**Collected data**

- - -

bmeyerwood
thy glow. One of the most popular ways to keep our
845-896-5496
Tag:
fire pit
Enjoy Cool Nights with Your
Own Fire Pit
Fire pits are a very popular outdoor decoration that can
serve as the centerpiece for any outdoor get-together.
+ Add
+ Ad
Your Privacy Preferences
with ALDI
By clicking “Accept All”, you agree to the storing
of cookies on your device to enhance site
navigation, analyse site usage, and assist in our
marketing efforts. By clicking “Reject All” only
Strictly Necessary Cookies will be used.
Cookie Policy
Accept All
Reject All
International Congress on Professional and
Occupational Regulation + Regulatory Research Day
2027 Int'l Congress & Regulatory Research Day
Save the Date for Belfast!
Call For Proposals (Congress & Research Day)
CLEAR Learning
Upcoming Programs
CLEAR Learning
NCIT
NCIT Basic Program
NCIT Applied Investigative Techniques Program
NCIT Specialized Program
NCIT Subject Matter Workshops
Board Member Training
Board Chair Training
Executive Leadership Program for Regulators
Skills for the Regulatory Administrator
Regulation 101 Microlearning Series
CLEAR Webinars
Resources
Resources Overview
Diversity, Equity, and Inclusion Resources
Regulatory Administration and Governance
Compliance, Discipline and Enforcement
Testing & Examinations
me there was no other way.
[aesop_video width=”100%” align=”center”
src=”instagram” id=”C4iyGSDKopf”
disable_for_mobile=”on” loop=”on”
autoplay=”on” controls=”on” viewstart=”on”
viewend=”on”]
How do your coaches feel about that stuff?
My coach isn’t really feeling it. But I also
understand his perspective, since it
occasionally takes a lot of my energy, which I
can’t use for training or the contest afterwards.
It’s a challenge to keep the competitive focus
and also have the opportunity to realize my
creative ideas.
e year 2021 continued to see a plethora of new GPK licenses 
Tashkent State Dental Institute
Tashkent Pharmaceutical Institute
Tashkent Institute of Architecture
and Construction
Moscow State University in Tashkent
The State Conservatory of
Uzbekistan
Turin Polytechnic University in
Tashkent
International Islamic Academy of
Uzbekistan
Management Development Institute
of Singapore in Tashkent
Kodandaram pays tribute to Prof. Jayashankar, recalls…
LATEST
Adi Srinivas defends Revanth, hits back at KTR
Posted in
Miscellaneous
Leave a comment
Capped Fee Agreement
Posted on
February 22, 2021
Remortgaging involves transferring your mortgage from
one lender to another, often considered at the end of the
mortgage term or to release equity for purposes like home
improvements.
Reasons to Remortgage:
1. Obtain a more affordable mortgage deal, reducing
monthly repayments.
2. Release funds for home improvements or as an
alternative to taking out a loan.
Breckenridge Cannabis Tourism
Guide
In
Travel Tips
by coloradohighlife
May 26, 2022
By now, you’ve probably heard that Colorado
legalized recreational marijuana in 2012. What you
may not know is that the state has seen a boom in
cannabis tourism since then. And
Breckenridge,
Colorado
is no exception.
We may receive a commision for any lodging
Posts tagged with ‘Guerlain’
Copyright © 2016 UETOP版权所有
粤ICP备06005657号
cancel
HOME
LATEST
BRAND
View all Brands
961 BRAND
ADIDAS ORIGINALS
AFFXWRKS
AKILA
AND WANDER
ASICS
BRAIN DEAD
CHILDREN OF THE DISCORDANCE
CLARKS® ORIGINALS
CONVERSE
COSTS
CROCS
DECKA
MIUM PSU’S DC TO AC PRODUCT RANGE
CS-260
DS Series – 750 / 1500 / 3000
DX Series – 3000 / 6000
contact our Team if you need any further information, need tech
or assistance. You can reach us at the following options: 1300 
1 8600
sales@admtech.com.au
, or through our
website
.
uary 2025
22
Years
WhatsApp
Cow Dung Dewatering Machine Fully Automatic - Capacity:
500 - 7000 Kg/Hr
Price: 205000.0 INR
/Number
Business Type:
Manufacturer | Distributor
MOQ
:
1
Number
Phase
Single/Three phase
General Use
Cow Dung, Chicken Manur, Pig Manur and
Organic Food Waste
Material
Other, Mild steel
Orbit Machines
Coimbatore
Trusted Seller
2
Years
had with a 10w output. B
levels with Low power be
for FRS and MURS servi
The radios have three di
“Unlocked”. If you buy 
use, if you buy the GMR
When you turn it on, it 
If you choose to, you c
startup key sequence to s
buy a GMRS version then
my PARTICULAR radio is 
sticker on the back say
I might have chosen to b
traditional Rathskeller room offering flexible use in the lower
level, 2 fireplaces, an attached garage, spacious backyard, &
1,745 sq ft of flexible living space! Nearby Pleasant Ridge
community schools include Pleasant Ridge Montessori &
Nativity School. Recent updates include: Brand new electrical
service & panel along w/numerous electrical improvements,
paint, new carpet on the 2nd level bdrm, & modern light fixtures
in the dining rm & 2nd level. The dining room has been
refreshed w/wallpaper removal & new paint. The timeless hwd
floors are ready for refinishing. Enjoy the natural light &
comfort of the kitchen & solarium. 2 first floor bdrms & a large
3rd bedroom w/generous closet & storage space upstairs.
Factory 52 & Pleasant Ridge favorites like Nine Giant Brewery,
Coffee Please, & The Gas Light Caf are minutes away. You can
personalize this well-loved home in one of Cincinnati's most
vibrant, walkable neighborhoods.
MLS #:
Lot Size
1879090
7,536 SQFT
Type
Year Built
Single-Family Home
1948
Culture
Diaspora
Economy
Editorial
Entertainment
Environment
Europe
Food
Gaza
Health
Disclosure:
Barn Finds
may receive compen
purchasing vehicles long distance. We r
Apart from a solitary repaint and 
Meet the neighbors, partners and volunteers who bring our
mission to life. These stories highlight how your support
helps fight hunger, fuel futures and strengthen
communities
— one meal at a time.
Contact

- - -

**EXERCISE REQUIREMENTS**
Copy exactly the lines from the top of the entries through the line with "of cookies on your device to enhance site" in it, please, keeping both ends and adding nothing.

**EXERCISE OUTPUT**
bmeyerwood
thy glow. One of the most popular ways to keep our
845-896-5496
Tag:
fire pit
Enjoy Cool Nights with Your
Own Fire Pit
Fire pits are a very popular outdoor decoration that can
serve as the centerpiece for any outdoor get-together.
+ Add
+ Ad
Your Privacy Preferences
with ALDI
By clicking “Accept All”, you agree to the storing
of cookies on your device to enhance site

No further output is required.